A related paper I just found and am digesting: https://arxiv.org/abs/2012.04728 ...

cgadski · 2024-03-01T17:10:44 1709313044

That's also a neat result! I'd just like to highlight that the conservation laws proved in that paper are functions of the parameters that hold over the course of gradient descent, whereas my post is talking about functions of the activations that are conserved from one layer to the next within an optimized network.

By the way, maybe I'm being too much of a math snob, but I'd argue Kunin's result is only superficially similar to Noether's theorem. (In the paper they call it a "striking similarity"!) Geometrically, what they're saying is that, if a loss function is invariant under a non-zero vector field, then the trajectory of gradient descent will be tangent to the codimension-1 distribution of vectors perpendicular to the vector field. If that distribution is integrable (in the sense of the Frobenius theorem), then any of its integrals is conserved under gradient descent.
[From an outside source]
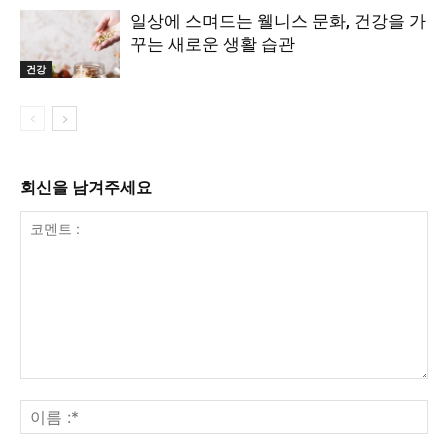
일상에 스며드는 웰니스 문화, 건강을 가
꾸는 새로운 생활 습관
건강
회신을 남겨주세요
That's a very different geometric picture from Noether's theorem. For example, Noether's theorem gives a direct mapping from invariances to conserved quantities, whereas they need a special integrability condition to hold. But yes, it is a nice result, certainly worth keeping in mind when thinking about your gradient flows. :)

By the way, you might be interested in [1], which also studies gradient descent from the point of view of mechanics and seems to really use Noether-like results.

[1] Tanaka, Hidenori, and Daniel Kunin. “Noether’s Learning Dynamics: Role of Symmetry Breaking in Neural Networks.” In Advances in Neural Information Processing Systems, 34:25646–60. Curran Associates, Inc., 2021. https://papers.nips.cc/paper/2021/hash/d76d8deea9c19cc9aaf22....

samatman · 2024-03-02T14:48:32 1709390912

I wouldn't call drawing a distinction between an isomorphism and an analogy to be maths snobbery. I would call it mathematics. :)

jonathanyc · 2024-03-02T05:01:39 1709355699

Not GP, but thanks for your detailed comment and the paper reference.